Greenwave Technology Solutions Announces $3.2 Million Registered Direct Offering Priced Above Market

22 August 2023

Greenwave Technology Solutions, Inc. (NASDAQ: GWAV), a leading operator of metal recycling facilities in Virginia, North Carolina, and Cleveland, Ohio, is excited to announce a definitive agreement with select institutional and accredited investors for the purchase and sale of 2,511,166 shares of common stock in a registered direct offering, priced at $1.27 per share. This offering is accompanied by a warrant, resulting in total gross proceeds of $3.2 million for the Company. The net proceeds from this transaction will be directed towards expanding metal recycling operations, accretive acquisitions, and general corporate purposes.

In this venture, The Special Equities Group, a division of Dawson James Securities Inc., acts as the sole placement agent.

Concurrently, the Company has agreed to issue unregistered warrants to these investors through a private placement, allowing for the purchase of up to 5,022,332 shares of common stock. These warrants hold an exercise price of $1.02 per share, are immediately exercisable upon issuance, and will remain valid for 5.5 years from the issuance date. The Company has committed to submitting a registration statement under the Securities Act of 1933 with the Securities and Exchange Commission (SEC) to cover the resale of the common stock issuable upon exercising the warrants. The offering is set to close around August 22, 2023, subject to customary closing conditions.

The shares of common stock being offered are made under a "shelf" registration statement on Form S-3 (File No. 333-271324) filed with the SEC on April 18, 2023, which was subsequently amended on April 26, 2023, and declared effective by the SEC on April 28, 2023. The registered direct offering of these shares is carried out using a prospectus supplement, which is part of the effective registration statement.

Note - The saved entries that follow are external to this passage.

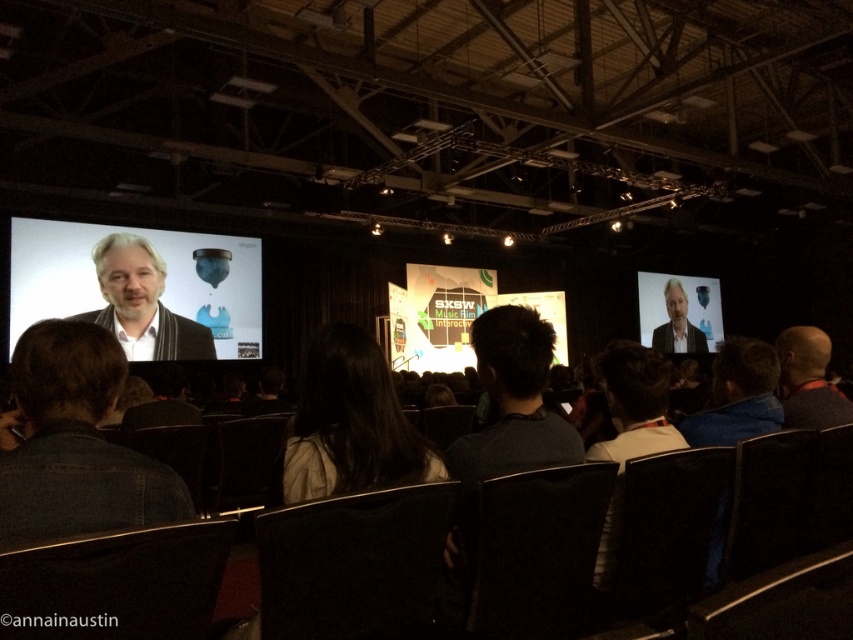 Based on the photo, you are an event photographer who needs to capture a photo of both the dark blue shirt at lower right and the bald head at right in the same frame. Based on their positions, which one should you focus on first to ensure both are in the shot?

The dark blue shirt at lower right is positioned on the left side of bald head at right, so you should focus on the bald head at right first to ensure both are included in the frame.

You are an event photographer positioned at the back of the hall. You need to capture a clear photo of the speaker. The dark hair at center and dark gray shirt at center are both in your frame. Which object should you focus on to ensure the speaker is in focus?

The dark hair at center is not as tall as the dark gray shirt at center, so you should focus on the dark gray shirt at center to ensure the speaker is in focus. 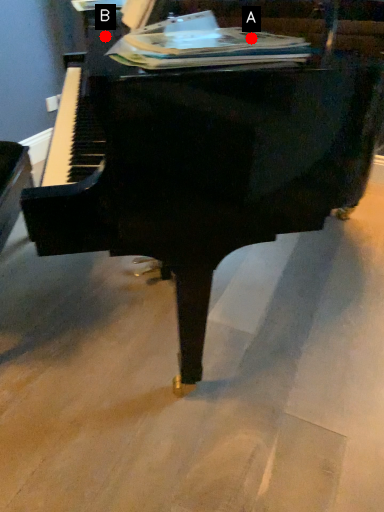 Question: Two points are circled on the image, labeled by A and B beside each circle. Among these points, which one is nearest to the camera?

Choices:
 (A) A is closer
 (B) B is closer

Answer: (A) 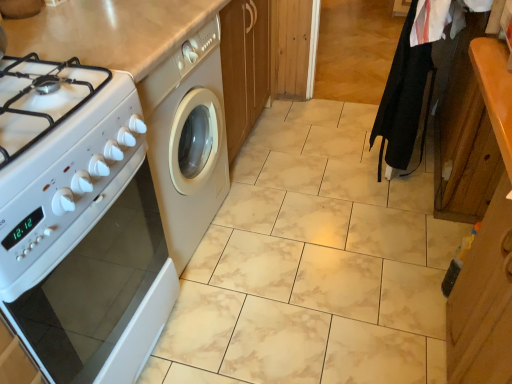 Question: Does white glossy oven at left have a greater width compared to wooden cabinet at right?

Choices:
 (A) yes
 (B) no

Answer: (A)

Question: Can you confirm if white glossy oven at left is bigger than wooden cabinet at right?

Choices:
 (A) yes
 (B) no

Answer: (B)

Question: Is white glossy oven at left shorter than wooden cabinet at right?

Choices:
 (A) no
 (B) yes

Answer: (B)

Question: Are white glossy oven at left and wooden cabinet at right making contact?

Choices:
 (A) yes
 (B) no

Answer: (B)

Question: Is white glossy oven at left positioned behind wooden cabinet at right?

Choices:
 (A) no
 (B) yes

Answer: (B)

Question: Do you think wooden cabinet at right is within white glossy oven at left, or outside of it?

Choices:
 (A) inside
 (B) outside

Answer: (B)

Question: From a real-world perspective, relative to white glossy oven at left, is wooden cabinet at right vertically above or below?

Choices:
 (A) above
 (B) below

Answer: (A)

Question: Is wooden cabinet at right taller or shorter than white glossy oven at left?

Choices:
 (A) short
 (B) tall

Answer: (B)

Question: Looking at the image, does wooden cabinet at right seem bigger or smaller compared to white glossy oven at left?

Choices:
 (A) big
 (B) small

Answer: (A)

Question: In terms of height, does white glossy oven at left look taller or shorter compared to black fabric robe at right?

Choices:
 (A) short
 (B) tall

Answer: (A)

Question: Looking at their shapes, would you say white glossy oven at left is wider or thinner than black fabric robe at right?

Choices:
 (A) thin
 (B) wide

Answer: (B)

Question: Is white glossy oven at left inside the boundaries of black fabric robe at right, or outside?

Choices:
 (A) outside
 (B) inside

Answer: (A)

Question: Is white glossy oven at left bigger or smaller than black fabric robe at right?

Choices:
 (A) small
 (B) big

Answer: (B)

Question: Looking at their shapes, would you say wooden cabinet at right is wider or thinner than black fabric robe at right?

Choices:
 (A) thin
 (B) wide

Answer: (B)

Question: In the image, is wooden cabinet at right positioned in front of or behind black fabric robe at right?

Choices:
 (A) front
 (B) behind

Answer: (A) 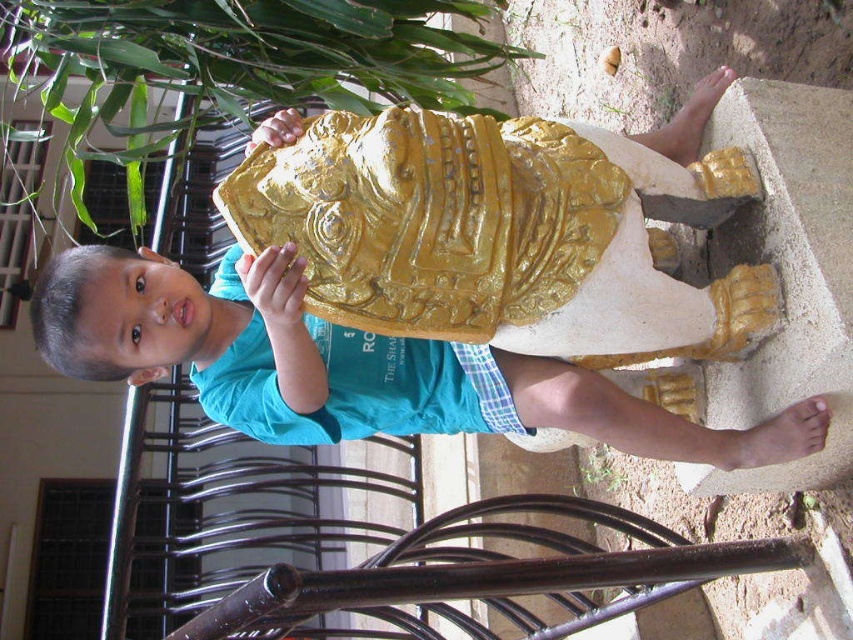 Between green leafy plant at upper left and green leafy plant at lower center, which one appears on the left side from the viewer's perspective?

green leafy plant at upper left is more to the left.

Locate an element on the screen. The height and width of the screenshot is (640, 853). green leafy plant at upper left is located at coordinates (231, 64).

This screenshot has width=853, height=640. In order to click on green leafy plant at upper left in this screenshot , I will do `click(231, 64)`.

Does matte gold statue at center have a lesser width compared to green leafy plant at upper left?

Indeed, matte gold statue at center has a lesser width compared to green leafy plant at upper left.

From the picture: Can you confirm if matte gold statue at center is bigger than green leafy plant at upper left?

Actually, matte gold statue at center might be smaller than green leafy plant at upper left.

Is point (270, 378) farther from viewer compared to point (434, 88)?

No, it is not.

Locate an element on the screen. matte gold statue at center is located at coordinates (350, 365).

Looking at this image, does matte gold statue at center come in front of green leafy plant at lower center?

Yes.

Based on the photo, who is more forward, (228, 285) or (581, 480)?

Point (228, 285)

Locate an element on the screen. The image size is (853, 640). matte gold statue at center is located at coordinates (350, 365). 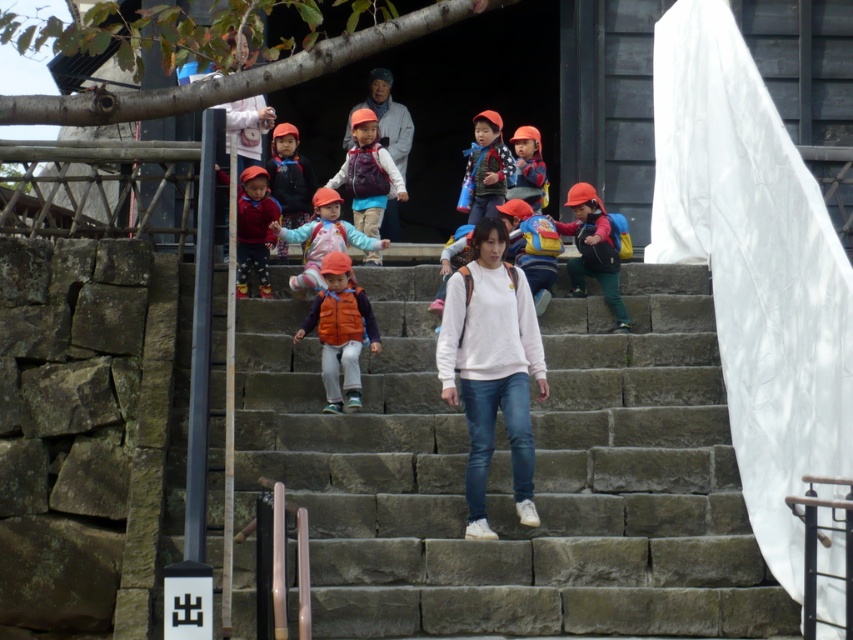 You are a photographer positioned at the bottom of the stone steps. You want to take a photo of the matte red jacket at center and the matte orange vest at center without any obstructions. Since both are at the center, which one should you focus on first to ensure both are visible?

The matte red jacket at center is in front of the matte orange vest at center, so you should focus on the matte orange vest at center first to ensure it is not blocked by the matte red jacket at center.

You are a photographer positioned at the bottom of the stone steps. You want to capture a photo of the orange fabric jacket at center and the matte orange vest at center so that both are clearly visible. Which object should you focus on first to ensure it appears sharp in the photo?

You should focus on the matte orange vest at center first because it is higher up than the orange fabric jacket at center, which is located below it. By focusing on the vest, you can ensure both objects are in focus as the jacket is below the vest. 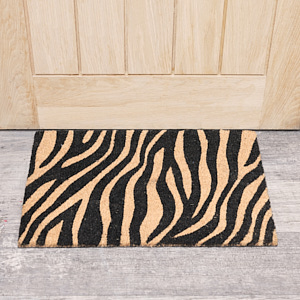 The height and width of the screenshot is (300, 300). What are the coordinates of `left door crease` in the screenshot? It's located at (31, 60). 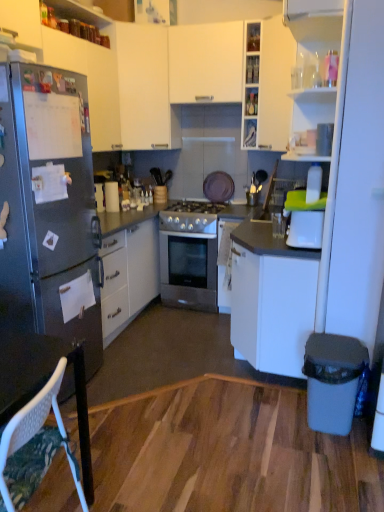 What do you see at coordinates (31, 423) in the screenshot? This screenshot has width=384, height=512. I see `white mesh chair at lower left` at bounding box center [31, 423].

Where is `white mesh chair at lower left`? The image size is (384, 512). white mesh chair at lower left is located at coordinates (31, 423).

Find the location of a particular element. This screenshot has height=512, width=384. black matte oven at center is located at coordinates (188, 272).

Where is `satin silver gas stove at center`? The height and width of the screenshot is (512, 384). satin silver gas stove at center is located at coordinates (190, 217).

Locate an element on the screen. This screenshot has width=384, height=512. white plastic trash can at lower right is located at coordinates (332, 381).

The height and width of the screenshot is (512, 384). What do you see at coordinates (275, 83) in the screenshot? I see `white matte cabinet at upper center, which is counted as the 4th cabinetry, starting from the left` at bounding box center [275, 83].

Where is `metallic silver cabinet at upper left, the 1th cabinetry viewed from the left`? The width and height of the screenshot is (384, 512). metallic silver cabinet at upper left, the 1th cabinetry viewed from the left is located at coordinates (71, 65).

In the scene shown: Is white matte cabinet at upper center, which appears as the second cabinetry when viewed from the right, aimed at white matte cabinet at upper center, which is the 1th cabinetry in right-to-left order?

No, white matte cabinet at upper center, which appears as the second cabinetry when viewed from the right, is not oriented towards white matte cabinet at upper center, which is the 1th cabinetry in right-to-left order.

The width and height of the screenshot is (384, 512). I want to click on cabinetry that is the 2nd object above the white matte cabinet at upper center, which is counted as the 4th cabinetry, starting from the left (from a real-world perspective), so pyautogui.click(x=205, y=63).

Looking at this image, is white matte cabinet at upper center, which appears as the second cabinetry when viewed from the right, wider than white matte cabinet at upper center, which is the 1th cabinetry in right-to-left order?

Incorrect, the width of white matte cabinet at upper center, which appears as the second cabinetry when viewed from the right, does not surpass that of white matte cabinet at upper center, which is the 1th cabinetry in right-to-left order.

Consider the image. In terms of height, does white matte cabinet at upper center, arranged as the 3th cabinetry when viewed from the left, look taller or shorter compared to white matte cabinet at upper center, which is the 1th cabinetry in right-to-left order?

white matte cabinet at upper center, arranged as the 3th cabinetry when viewed from the left, is shorter than white matte cabinet at upper center, which is the 1th cabinetry in right-to-left order.

Where is `chair lying below the satin silver gas stove at center (from the image's perspective)`? chair lying below the satin silver gas stove at center (from the image's perspective) is located at coordinates (31, 423).

From a real-world perspective, is satin silver gas stove at center physically above white mesh chair at lower left?

Yes.

Choose the correct answer: Is satin silver gas stove at center inside white mesh chair at lower left or outside it?

satin silver gas stove at center lies outside white mesh chair at lower left.

Which of these two, metallic silver cabinet at upper left, the 1th cabinetry viewed from the left, or white matte cabinet at upper center, which is the 1th cabinetry in right-to-left order, is wider?

With larger width is white matte cabinet at upper center, which is the 1th cabinetry in right-to-left order.

Are metallic silver cabinet at upper left, marked as the fourth cabinetry in a right-to-left arrangement, and white matte cabinet at upper center, which is counted as the 4th cabinetry, starting from the left, beside each other?

No, metallic silver cabinet at upper left, marked as the fourth cabinetry in a right-to-left arrangement, is not next to white matte cabinet at upper center, which is counted as the 4th cabinetry, starting from the left.

Based on the photo, does metallic silver cabinet at upper left, the 1th cabinetry viewed from the left, turn towards white matte cabinet at upper center, which is the 1th cabinetry in right-to-left order?

Yes, metallic silver cabinet at upper left, the 1th cabinetry viewed from the left, is facing white matte cabinet at upper center, which is the 1th cabinetry in right-to-left order.

Looking at this image, between metallic silver cabinet at upper left, marked as the fourth cabinetry in a right-to-left arrangement, and white matte cabinet at upper center, which is the 1th cabinetry in right-to-left order, which one has less height?

Standing shorter between the two is metallic silver cabinet at upper left, marked as the fourth cabinetry in a right-to-left arrangement.

Is black matte oven at center further to the viewer compared to clear glass shelf at upper center, marked as the second shelf in a top-to-bottom arrangement?

No, black matte oven at center is in front of clear glass shelf at upper center, marked as the second shelf in a top-to-bottom arrangement.

From the image's perspective, which one is positioned lower, black matte oven at center or clear glass shelf at upper center, the 1th shelf from the bottom?

black matte oven at center.

Based on the photo, which object is wider, black matte oven at center or clear glass shelf at upper center, the 1th shelf from the bottom?

With larger width is black matte oven at center.

Which of these two, black matte oven at center or clear glass shelf at upper center, marked as the second shelf in a top-to-bottom arrangement, is smaller?

With smaller size is clear glass shelf at upper center, marked as the second shelf in a top-to-bottom arrangement.

Can you confirm if white mesh chair at lower left is positioned to the right of clear glass shelf at upper center, the 1th shelf from the bottom?

Incorrect, white mesh chair at lower left is not on the right side of clear glass shelf at upper center, the 1th shelf from the bottom.

Does white mesh chair at lower left have a larger size compared to clear glass shelf at upper center, marked as the second shelf in a top-to-bottom arrangement?

Yes.

From the image's perspective, who appears lower, white mesh chair at lower left or clear glass shelf at upper center, marked as the second shelf in a top-to-bottom arrangement?

white mesh chair at lower left is shown below in the image.

Is white mesh chair at lower left positioned with its back to clear glass shelf at upper center, marked as the second shelf in a top-to-bottom arrangement?

No.

Based on the photo, considering the positions of objects white matte cabinet at upper center, which is counted as the 4th cabinetry, starting from the left, and white matte cabinet at upper center, arranged as the 3th cabinetry when viewed from the left, in the image provided, who is more to the right, white matte cabinet at upper center, which is counted as the 4th cabinetry, starting from the left, or white matte cabinet at upper center, arranged as the 3th cabinetry when viewed from the left,?

Positioned to the right is white matte cabinet at upper center, which is counted as the 4th cabinetry, starting from the left.

Is white matte cabinet at upper center, which is counted as the 4th cabinetry, starting from the left, looking in the opposite direction of white matte cabinet at upper center, arranged as the 3th cabinetry when viewed from the left?

No, white matte cabinet at upper center, arranged as the 3th cabinetry when viewed from the left, is not at the back of white matte cabinet at upper center, which is counted as the 4th cabinetry, starting from the left.

How much distance is there between white matte cabinet at upper center, which is counted as the 4th cabinetry, starting from the left, and white matte cabinet at upper center, arranged as the 3th cabinetry when viewed from the left?

The distance of white matte cabinet at upper center, which is counted as the 4th cabinetry, starting from the left, from white matte cabinet at upper center, arranged as the 3th cabinetry when viewed from the left, is 12.16 inches.

Considering the sizes of objects white matte cabinet at upper center, which is counted as the 4th cabinetry, starting from the left, and white matte cabinet at upper center, arranged as the 3th cabinetry when viewed from the left, in the image provided, who is bigger, white matte cabinet at upper center, which is counted as the 4th cabinetry, starting from the left, or white matte cabinet at upper center, arranged as the 3th cabinetry when viewed from the left,?

With larger size is white matte cabinet at upper center, which is counted as the 4th cabinetry, starting from the left.

Considering the relative positions of clear glass bottles at upper center, the 1th shelf positioned from the top, and clear glass shelf at upper center, the 1th shelf from the bottom, in the image provided, is clear glass bottles at upper center, the 1th shelf positioned from the top, to the left of clear glass shelf at upper center, the 1th shelf from the bottom, from the viewer's perspective?

Correct, you'll find clear glass bottles at upper center, the 1th shelf positioned from the top, to the left of clear glass shelf at upper center, the 1th shelf from the bottom.

Considering the positions of point (247, 78) and point (248, 103), is point (247, 78) closer or farther from the camera than point (248, 103)?

Point (247, 78) is positioned closer to the camera compared to point (248, 103).

Is clear glass bottles at upper center, which ranks as the second shelf in bottom-to-top order, aimed at clear glass shelf at upper center, the 1th shelf from the bottom?

No.

Where is `cabinetry that is the 1st object located in front of the white matte cabinet at upper center, arranged as the 3th cabinetry when viewed from the left`? Image resolution: width=384 pixels, height=512 pixels. cabinetry that is the 1st object located in front of the white matte cabinet at upper center, arranged as the 3th cabinetry when viewed from the left is located at coordinates (275, 83).

At what (x,y) coordinates should I click in order to perform the action: click on gas stove behind the white mesh chair at lower left. Please return your answer as a coordinate pair (x, y). Image resolution: width=384 pixels, height=512 pixels. Looking at the image, I should click on (190, 217).

Looking at the image, which one is located closer to white matte cabinet at upper center, which is counted as the 4th cabinetry, starting from the left, white plastic trash can at lower right or white matte cabinet at upper center, which appears as the second cabinetry when viewed from the right?

white matte cabinet at upper center, which appears as the second cabinetry when viewed from the right.

When comparing their distances from metallic silver cabinet at upper left, marked as the fourth cabinetry in a right-to-left arrangement, does white plastic trash can at lower right or clear glass bottles at upper center, which ranks as the second shelf in bottom-to-top order, seem further?

Based on the image, white plastic trash can at lower right appears to be further to metallic silver cabinet at upper left, marked as the fourth cabinetry in a right-to-left arrangement.

Estimate the real-world distances between objects in this image. Which object is further from white plastic trash can at lower right, clear glass shelf at upper center, marked as the second shelf in a top-to-bottom arrangement, or satin silver gas stove at center?

Among the two, clear glass shelf at upper center, marked as the second shelf in a top-to-bottom arrangement, is located further to white plastic trash can at lower right.

Looking at the image, which one is located closer to white mesh chair at lower left, white matte cabinet at upper center, which is counted as the 4th cabinetry, starting from the left, or white matte cabinet at upper center, placed as the second cabinetry when sorted from left to right?

The object closer to white mesh chair at lower left is white matte cabinet at upper center, placed as the second cabinetry when sorted from left to right.

Looking at this image, estimate the real-world distances between objects in this image. Which object is further from white matte cabinet at upper center, marked as the third cabinetry in a right-to-left arrangement, clear glass shelf at upper center, marked as the second shelf in a top-to-bottom arrangement, or metallic silver cabinet at upper left, marked as the fourth cabinetry in a right-to-left arrangement?

Among the two, clear glass shelf at upper center, marked as the second shelf in a top-to-bottom arrangement, is located further to white matte cabinet at upper center, marked as the third cabinetry in a right-to-left arrangement.

Based on their spatial positions, is clear glass bottles at upper center, which ranks as the second shelf in bottom-to-top order, or metallic silver cabinet at upper left, the 1th cabinetry viewed from the left, further from white matte cabinet at upper center, marked as the third cabinetry in a right-to-left arrangement?

clear glass bottles at upper center, which ranks as the second shelf in bottom-to-top order, is positioned further to the anchor white matte cabinet at upper center, marked as the third cabinetry in a right-to-left arrangement.

Considering their positions, is clear glass bottles at upper center, the 1th shelf positioned from the top, positioned closer to black matte oven at center than satin silver gas stove at center?

The object closer to black matte oven at center is satin silver gas stove at center.

Estimate the real-world distances between objects in this image. Which object is further from white plastic trash can at lower right, white matte cabinet at upper center, placed as the second cabinetry when sorted from left to right, or black matte oven at center?

white matte cabinet at upper center, placed as the second cabinetry when sorted from left to right, is further to white plastic trash can at lower right.

Find the location of a particular element. This screenshot has height=512, width=384. cabinetry located between white matte cabinet at upper center, marked as the third cabinetry in a right-to-left arrangement, and white matte cabinet at upper center, which is counted as the 4th cabinetry, starting from the left, in the left-right direction is located at coordinates (205, 63).

Locate an element on the screen. This screenshot has width=384, height=512. cabinetry between white matte cabinet at upper center, marked as the third cabinetry in a right-to-left arrangement, and clear glass bottles at upper center, which ranks as the second shelf in bottom-to-top order, from left to right is located at coordinates (205, 63).

In order to click on oven between metallic silver cabinet at upper left, the 1th cabinetry viewed from the left, and white plastic trash can at lower right vertically in this screenshot , I will do `click(188, 272)`.

The image size is (384, 512). What are the coordinates of `gas stove between clear glass shelf at upper center, marked as the second shelf in a top-to-bottom arrangement, and white plastic trash can at lower right in the up-down direction` in the screenshot? It's located at (190, 217).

The final prospectus supplement and corresponding base prospectus related to this offering will be filed with the SEC. Interested parties can access these documents for free through EDGAR on the SEC's website at, or by reaching out to [email protected] or contacting the principal executive offices at 4016 Raintree Rd, Ste 300, Chesapeake, VA 23321, c/o Corporate Secretary, (800) 490-5020.

The unregistered warrants, along with the common stock they represent, are offered in a private placement under Section 4(a)(2) of the Act and Regulation D. They have not been registered under the Act or relevant state securities laws, thus they may not be reoffered or resold in the United States except under an effective registration statement or applicable exemptions from the registration requirements of the Act and state securities laws.

This press release is not intended as an offer to sell or a solicitation to buy the securities mentioned herein, nor shall it constitute an offer, solicitation, or sale in any state where such actions would be unlawful without prior registration or qualification under the securities laws of that state.